KitchenCI + Ansible for Windows and Linux

My colleague wrote a great blog about locally testing Ansible roles using KitchenCI . A very fast and simple tool consisting of ruby ​​gems available on every OS, which also works with different testing tools (for example, Serverspec and Pester). A colleague developed this solution for the needs of his projects (provision and deploy exclusively for Windows), which at first glance became a problem, because:

  • I love Ansible too
  • I need Ansible to manage Linux
  • I don’t want to create another repository on GitHub for separate testing of Linux roles, because I don’t want to produce entities (Occam's razor is everything)

Who cares what happened next, please, under the cat.

After a short discussion, we agreed that I would adapt his tool to both environments, and the end user of the tool (whether an engineer or a developer) will be able to use all its components or only part. But first, a brief description of what works now.

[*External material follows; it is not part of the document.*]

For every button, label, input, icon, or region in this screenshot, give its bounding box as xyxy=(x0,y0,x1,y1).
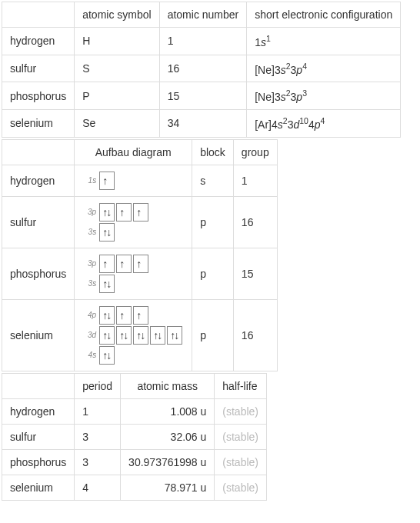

And now we have the standard Ansible role, in a separate directory there is the kitchen, in which the Pester tests are located to test WinServer's configuration and configure, in fact, the kitchen itself. in the .kitchen file there are 2 configurations for Vagrant boxes (Ansible + Winserver), deployment scripts and test paths. Who cares, the source is here .

For 4 teams in the kitchen directory, our testing will pass from start to finish.

  • kitchen create - create our local virtual infrastructure
  • kitchen converge - apply ansible roles
  • kitchen verifiy - apply test suite from verifier
  • kitchen destroy - will clean up after itself.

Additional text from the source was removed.